▶ Exercise details
Exclude all pictures. Then restate, word for word, the entries from the first line through the line that contains "iones automáticas genéricas".

▶ The input
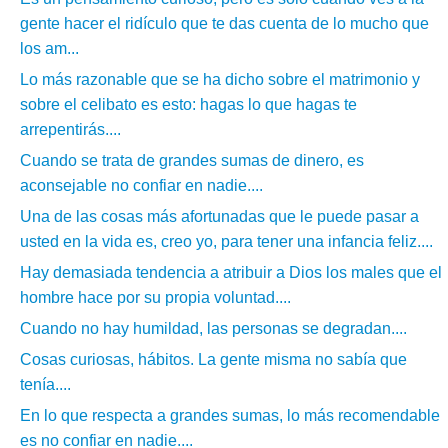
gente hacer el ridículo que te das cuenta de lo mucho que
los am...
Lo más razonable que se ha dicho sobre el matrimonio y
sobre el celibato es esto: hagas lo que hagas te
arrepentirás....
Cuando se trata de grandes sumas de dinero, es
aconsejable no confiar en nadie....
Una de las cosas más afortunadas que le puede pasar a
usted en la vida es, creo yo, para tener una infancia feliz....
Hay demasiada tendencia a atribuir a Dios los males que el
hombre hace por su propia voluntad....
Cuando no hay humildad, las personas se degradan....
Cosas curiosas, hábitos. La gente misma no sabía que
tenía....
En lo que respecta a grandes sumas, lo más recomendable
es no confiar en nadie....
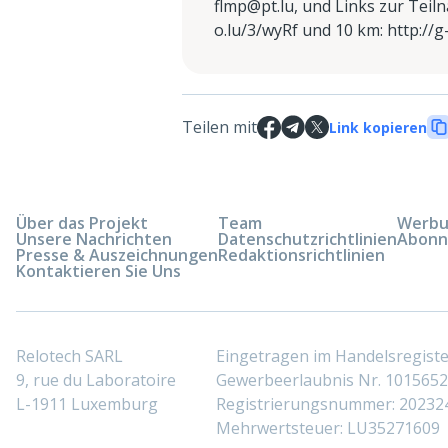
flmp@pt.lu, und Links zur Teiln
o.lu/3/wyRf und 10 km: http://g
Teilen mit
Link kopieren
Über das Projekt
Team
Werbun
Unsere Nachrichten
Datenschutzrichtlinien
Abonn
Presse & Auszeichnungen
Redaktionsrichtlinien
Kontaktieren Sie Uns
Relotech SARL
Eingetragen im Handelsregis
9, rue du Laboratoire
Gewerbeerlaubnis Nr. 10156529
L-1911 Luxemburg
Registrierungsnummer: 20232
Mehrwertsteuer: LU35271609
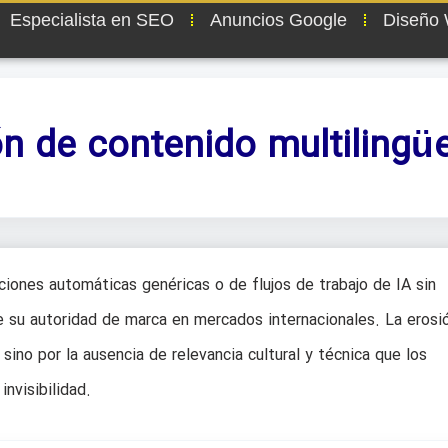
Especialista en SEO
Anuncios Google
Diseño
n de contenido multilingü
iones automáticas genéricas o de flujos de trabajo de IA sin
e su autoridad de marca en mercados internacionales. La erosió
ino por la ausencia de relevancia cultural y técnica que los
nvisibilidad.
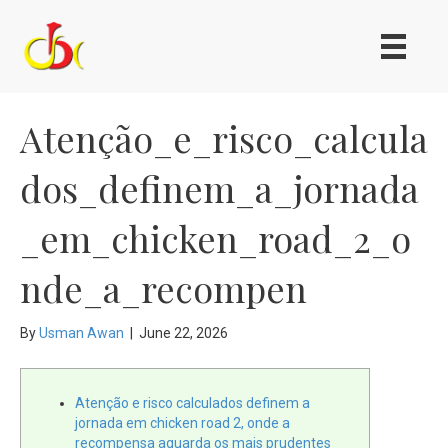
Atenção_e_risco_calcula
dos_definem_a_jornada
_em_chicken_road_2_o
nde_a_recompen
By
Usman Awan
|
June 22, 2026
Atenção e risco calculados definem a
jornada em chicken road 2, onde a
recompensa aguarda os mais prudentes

▶ Result for this task
gente hacer el ridículo que te das cuenta de lo mucho que
los am...
Lo más razonable que se ha dicho sobre el matrimonio y
sobre el celibato es esto: hagas lo que hagas te
arrepentirás....
Cuando se trata de grandes sumas de dinero, es
aconsejable no confiar en nadie....
Una de las cosas más afortunadas que le puede pasar a
usted en la vida es, creo yo, para tener una infancia feliz....
Hay demasiada tendencia a atribuir a Dios los males que el
hombre hace por su propia voluntad....
Cuando no hay humildad, las personas se degradan....
Cosas curiosas, hábitos. La gente misma no sabía que
tenía....
En lo que respecta a grandes sumas, lo más recomendable
es no confiar en nadie....
flmp@pt.lu, und Links zur Teiln
o.lu/3/wyRf und 10 km: http://g
Teilen mit
Link kopieren
Über das Projekt
Team
Werbun
Unsere Nachrichten
Datenschutzrichtlinien
Abonn
Presse & Auszeichnungen
Redaktionsrichtlinien
Kontaktieren Sie Uns
Relotech SARL
Eingetragen im Handelsregis
9, rue du Laboratoire
Gewerbeerlaubnis Nr. 10156529
L-1911 Luxemburg
Registrierungsnummer: 20232
Mehrwertsteuer: LU35271609
Especialista en SEO
Anuncios Google
Diseño
n de contenido multilingü
iones automáticas genéricas o de flujos de trabajo de IA sin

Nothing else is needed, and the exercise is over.